Meno:Yes, Socrates, but I don't see how he will do it.
Socrates: Neither does he. But I do. Watch! (turning to the boy) Now I am going to tell you something you don't know, so Meno will listen very closely to make sure he agrees that I can tell you. You know multiplication, boy?
Boy:I thought I had demonstrated that, Socrates? Socrates:So you have, my boy, has he not Meno? Meno:Yes, Socrates, I recall he did the other day. Socrates:And you know the way to undo multiplication?
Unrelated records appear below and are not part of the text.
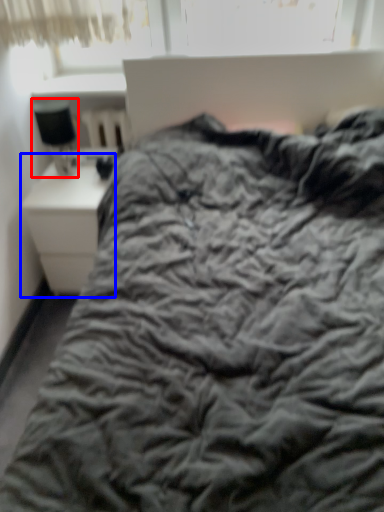 Question: Which point is further to the camera, table lamp (highlighted by a red box) or nightstand (highlighted by a blue box)?

Choices:
 (A) table lamp
 (B) nightstand

Answer: (B) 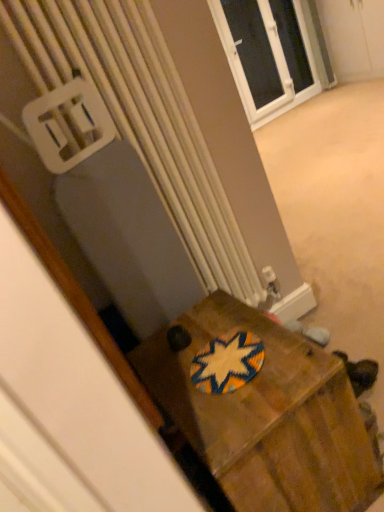 Question: Relative to wooden box at center, is white plastic radiator at center in front or behind?

Choices:
 (A) behind
 (B) front

Answer: (A)

Question: Looking at the image, does white plastic radiator at center seem bigger or smaller compared to wooden box at center?

Choices:
 (A) big
 (B) small

Answer: (B)

Question: Estimate the real-world distances between objects in this image. Which object is farther from the woven fabric coaster at center?

Choices:
 (A) white plastic radiator at center
 (B) wooden box at center
 (C) white plastic window at upper center

Answer: (C)

Question: Estimate the real-world distances between objects in this image. Which object is closer to the wooden box at center?

Choices:
 (A) white plastic radiator at center
 (B) white plastic window at upper center
 (C) woven fabric coaster at center

Answer: (C) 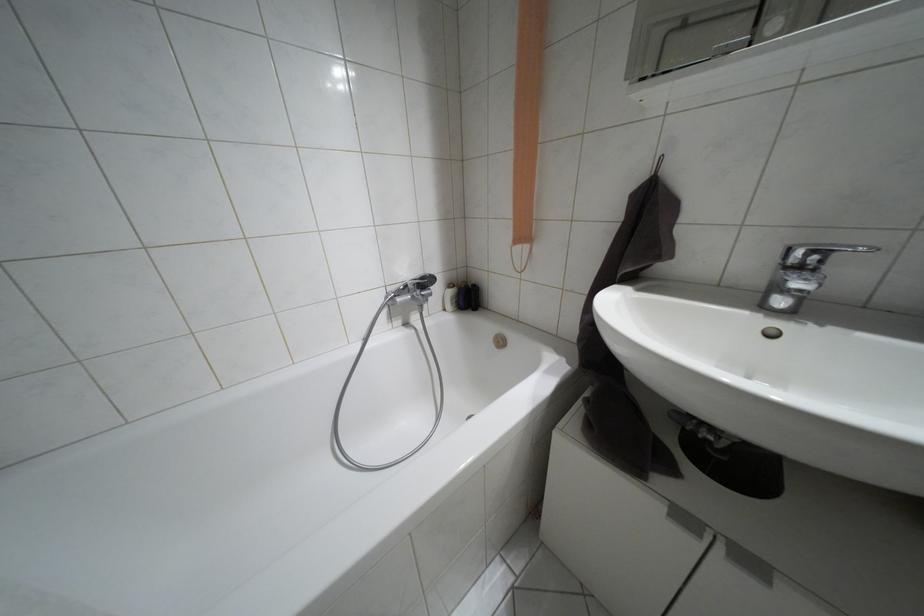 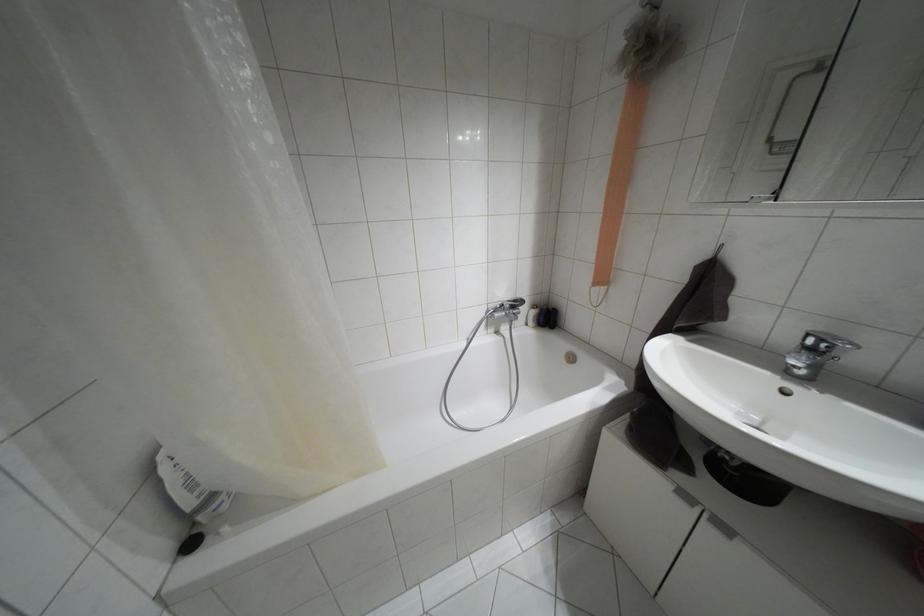 The point at (684, 517) is marked in the first image. Where is the corresponding point in the second image?

(685, 496) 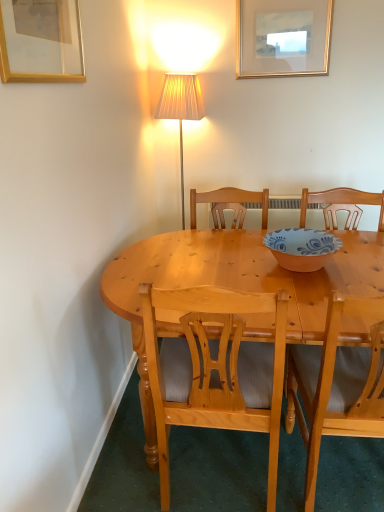 Question: From the image's perspective, is light brown wooden chair at center, marked as the first chair in a left-to-right arrangement, located above gold-framed picture at upper center, the second picture frame when ordered from bottom to top?

Choices:
 (A) no
 (B) yes

Answer: (A)

Question: Is gold-framed picture at upper center, the second picture frame when ordered from bottom to top, inside light brown wooden chair at center, marked as the first chair in a left-to-right arrangement?

Choices:
 (A) no
 (B) yes

Answer: (A)

Question: Can you confirm if light brown wooden chair at center, acting as the second chair starting from the right, is shorter than gold-framed picture at upper center, the second picture frame in the front-to-back sequence?

Choices:
 (A) no
 (B) yes

Answer: (A)

Question: Is light brown wooden chair at center, marked as the first chair in a left-to-right arrangement, wider than gold-framed picture at upper center, the second picture frame when ordered from bottom to top?

Choices:
 (A) no
 (B) yes

Answer: (B)

Question: From the image's perspective, is light brown wooden chair at center, marked as the first chair in a left-to-right arrangement, beneath gold-framed picture at upper center, positioned as the 1th picture frame in back-to-front order?

Choices:
 (A) no
 (B) yes

Answer: (B)

Question: From a real-world perspective, relative to blue and white ceramic bowl at center, is light wood chair at center, which ranks as the second chair in left-to-right order, vertically above or below?

Choices:
 (A) below
 (B) above

Answer: (A)

Question: Visually, is light wood chair at center, which ranks as the second chair in left-to-right order, positioned to the left or to the right of blue and white ceramic bowl at center?

Choices:
 (A) right
 (B) left

Answer: (A)

Question: Is light wood chair at center, placed as the 1th chair when sorted from right to left, wider or thinner than blue and white ceramic bowl at center?

Choices:
 (A) wide
 (B) thin

Answer: (A)

Question: Considering their positions, is light wood chair at center, which ranks as the second chair in left-to-right order, located in front of or behind blue and white ceramic bowl at center?

Choices:
 (A) front
 (B) behind

Answer: (A)

Question: From their relative heights in the image, would you say light brown wooden chair at center, acting as the second chair starting from the right, is taller or shorter than light wood chair at center, placed as the 1th chair when sorted from right to left?

Choices:
 (A) tall
 (B) short

Answer: (B)

Question: Based on their positions, is light brown wooden chair at center, acting as the second chair starting from the right, located to the left or right of light wood chair at center, which ranks as the second chair in left-to-right order?

Choices:
 (A) right
 (B) left

Answer: (B)

Question: Considering the positions of light brown wooden chair at center, marked as the first chair in a left-to-right arrangement, and light wood chair at center, which ranks as the second chair in left-to-right order, in the image, is light brown wooden chair at center, marked as the first chair in a left-to-right arrangement, bigger or smaller than light wood chair at center, which ranks as the second chair in left-to-right order,?

Choices:
 (A) big
 (B) small

Answer: (A)

Question: From the image's perspective, is light brown wooden chair at center, acting as the second chair starting from the right, above or below light wood chair at center, placed as the 1th chair when sorted from right to left?

Choices:
 (A) below
 (B) above

Answer: (B)

Question: From a real-world perspective, is light wood chair at center, placed as the 1th chair when sorted from right to left, positioned above or below gold/glass picture frame at upper left, which is counted as the first picture frame, starting from the bottom?

Choices:
 (A) above
 (B) below

Answer: (B)

Question: Does point (302, 399) appear closer or farther from the camera than point (34, 8)?

Choices:
 (A) farther
 (B) closer

Answer: (A) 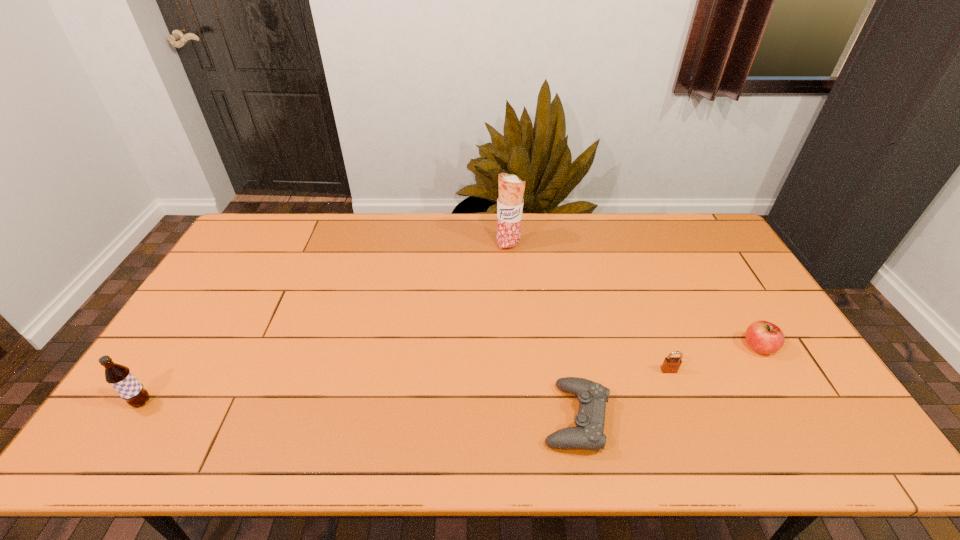 This screenshot has height=540, width=960. Identify the location of the second object from left to right. (511, 188).

Image resolution: width=960 pixels, height=540 pixels. Identify the location of the farthest object. (511, 188).

Where is `the leftmost object`? the leftmost object is located at coordinates (122, 380).

At what (x,y) coordinates should I click in order to perform the action: click on the fourth shortest object. Please return your answer as a coordinate pair (x, y). Looking at the image, I should click on (122, 380).

The height and width of the screenshot is (540, 960). In order to click on the rightmost object in this screenshot , I will do `click(764, 337)`.

Image resolution: width=960 pixels, height=540 pixels. Find the location of `apple`. apple is located at coordinates (764, 337).

In order to click on padlock in this screenshot , I will do `click(671, 364)`.

Locate an element on the screen. The width and height of the screenshot is (960, 540). the second object from right to left is located at coordinates (671, 364).

Where is `the third object from left to right`? Image resolution: width=960 pixels, height=540 pixels. the third object from left to right is located at coordinates (588, 434).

Boy: It is called division, but I do not know it as well as multiplication, since we have not studied it as long.
Socrates: Well, I will not ask you to do much division, but rather I will ask you only whether certain answers may be called odd or even, and the like. Does that suit you?
Boy:It suits me well, Socrates.
Socrates:Then you know what odd and even are, boy? Boy:Yes, shall I tell you?
Socrates:Please do.I would love to hear what they teach.
Boy: (the boy recites) A number can only be odd or even if it is a whole number, that is has no parts but only wholes of what it measures. Even numbers are special in that they have only whole twos in them, with no ones left over, while odd numbers always have a one left over when all the twos are taken out.
Socrates: An interesting, and somewhat effective definition. Do you agree, Meno.
Meno:Yes, Socrates.Please continue.
Socrates: Now boy, what do you get when you divide these odd and even numbers by other odd and even numbers.
Boy: Sometimes you get whole numbers, especially when you divide an even number by an even number, but odd numbers sometimes give whole numbers, both odd and even, and sometimes they give numbers which are not whole numbers, but have parts.
Socrates: Very good, and have your teachers ever called these numbers ratios?
Boy: Sometimes, Socrates, but usually only with ****** numbers which make one-half, one-third, two-thirds and the like.
Socrates: Yes, that is usually what people mean by ratios. The learned people call numbers made from the ratios, rational. Does the name rational number suit you to call a number which can be expressed as the ratio of two whole numbers, whether they be odd or even whole number?